• EXERCISE
Repeat the entries without change, omitting the pictures.

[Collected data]
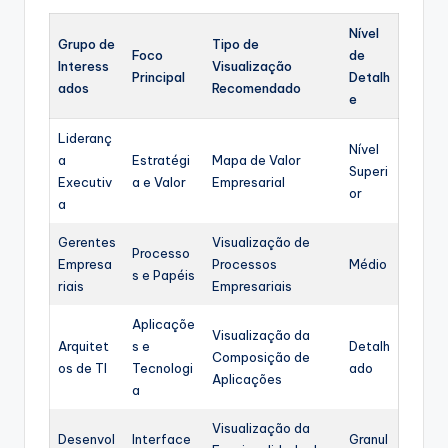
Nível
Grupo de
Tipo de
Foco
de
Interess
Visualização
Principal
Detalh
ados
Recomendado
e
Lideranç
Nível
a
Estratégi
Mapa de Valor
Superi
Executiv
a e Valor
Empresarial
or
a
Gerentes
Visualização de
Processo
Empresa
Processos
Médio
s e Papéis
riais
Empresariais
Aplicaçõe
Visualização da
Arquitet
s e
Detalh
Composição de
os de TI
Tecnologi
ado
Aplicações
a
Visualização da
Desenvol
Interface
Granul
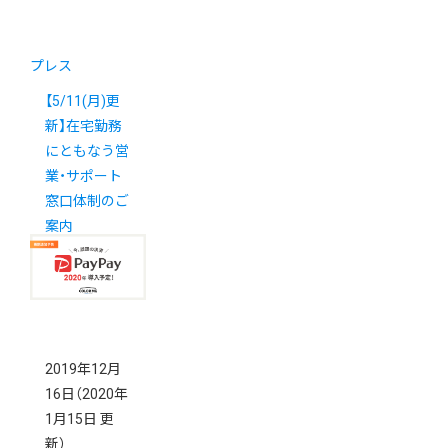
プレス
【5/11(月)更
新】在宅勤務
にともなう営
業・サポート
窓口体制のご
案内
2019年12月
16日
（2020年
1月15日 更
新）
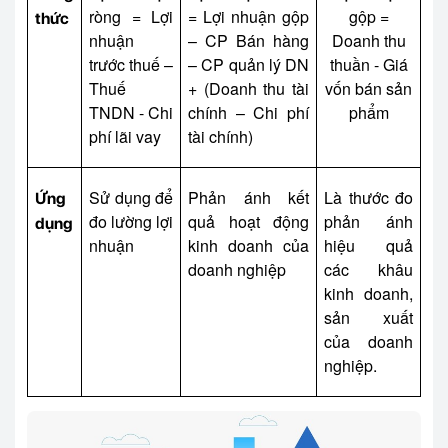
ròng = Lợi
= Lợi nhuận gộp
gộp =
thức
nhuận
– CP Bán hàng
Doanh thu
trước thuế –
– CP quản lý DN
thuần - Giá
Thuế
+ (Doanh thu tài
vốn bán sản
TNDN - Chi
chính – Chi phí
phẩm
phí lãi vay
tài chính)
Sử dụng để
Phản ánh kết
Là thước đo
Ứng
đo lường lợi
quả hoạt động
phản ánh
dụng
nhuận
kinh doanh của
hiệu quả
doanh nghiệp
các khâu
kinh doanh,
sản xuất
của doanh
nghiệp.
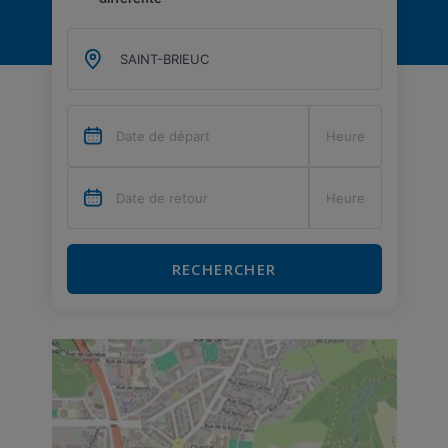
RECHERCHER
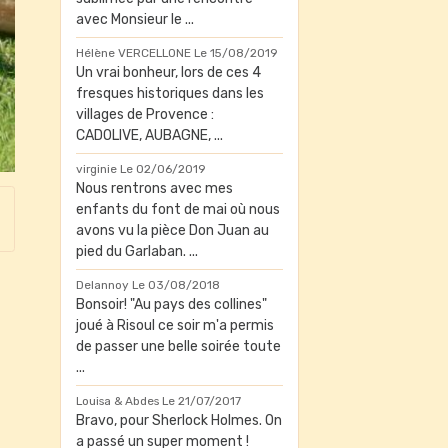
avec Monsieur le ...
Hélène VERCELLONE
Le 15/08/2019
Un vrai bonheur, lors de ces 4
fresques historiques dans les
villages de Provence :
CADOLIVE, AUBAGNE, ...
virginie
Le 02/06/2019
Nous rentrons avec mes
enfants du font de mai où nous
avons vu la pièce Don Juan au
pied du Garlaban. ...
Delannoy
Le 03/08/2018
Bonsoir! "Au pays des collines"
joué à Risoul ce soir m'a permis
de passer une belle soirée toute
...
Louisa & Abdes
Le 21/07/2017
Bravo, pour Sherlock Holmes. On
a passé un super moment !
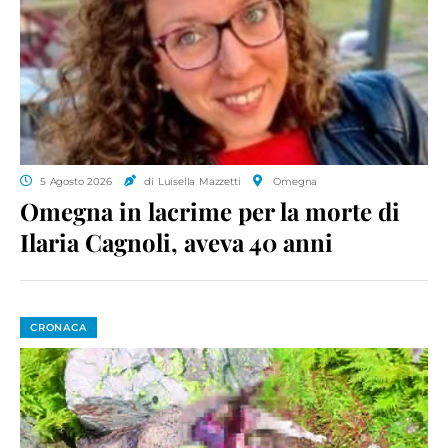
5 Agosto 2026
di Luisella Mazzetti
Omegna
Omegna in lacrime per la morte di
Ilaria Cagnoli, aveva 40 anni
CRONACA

• ANSWER TO THIS PROBLEM
Nível
Grupo de
Tipo de
Foco
de
Interess
Visualização
Principal
Detalh
ados
Recomendado
e
Lideranç
Nível
a
Estratégi
Mapa de Valor
Superi
Executiv
a e Valor
Empresarial
or
a
Gerentes
Visualização de
Processo
Empresa
Processos
Médio
s e Papéis
riais
Empresariais
Aplicaçõe
Visualização da
Arquitet
s e
Detalh
Composição de
os de TI
Tecnologi
ado
Aplicações
a
Visualização da
Desenvol
Interface
Granul
プレス
【5/11(月)更
新】在宅勤務
にともなう営
業・サポート
窓口体制のご
案内
2019年12月
16日
（2020年
1月15日 更
新）
ròng = Lợi
= Lợi nhuận gộp
gộp =
thức
nhuận
– CP Bán hàng
Doanh thu
trước thuế –
– CP quản lý DN
thuần - Giá
Thuế
+ (Doanh thu tài
vốn bán sản
TNDN - Chi
chính – Chi phí
phẩm
phí lãi vay
tài chính)
Sử dụng để
Phản ánh kết
Là thước đo
Ứng
đo lường lợi
quả hoạt động
phản ánh
dụng
nhuận
kinh doanh của
hiệu quả
doanh nghiệp
các khâu
kinh doanh,
sản xuất
của doanh
nghiệp.
RECHERCHER
avec Monsieur le ...
Hélène VERCELLONE
Le 15/08/2019
Un vrai bonheur, lors de ces 4
fresques historiques dans les
villages de Provence :
CADOLIVE, AUBAGNE, ...
virginie
Le 02/06/2019
Nous rentrons avec mes
enfants du font de mai où nous
avons vu la pièce Don Juan au
pied du Garlaban. ...
Delannoy
Le 03/08/2018
Bonsoir! "Au pays des collines"
joué à Risoul ce soir m'a permis
de passer une belle soirée toute
...
Louisa & Abdes
Le 21/07/2017
Bravo, pour Sherlock Holmes. On
a passé un super moment !
5 Agosto 2026
di Luisella Mazzetti
Omegna
Omegna in lacrime per la morte di
Ilaria Cagnoli, aveva 40 anni
CRONACA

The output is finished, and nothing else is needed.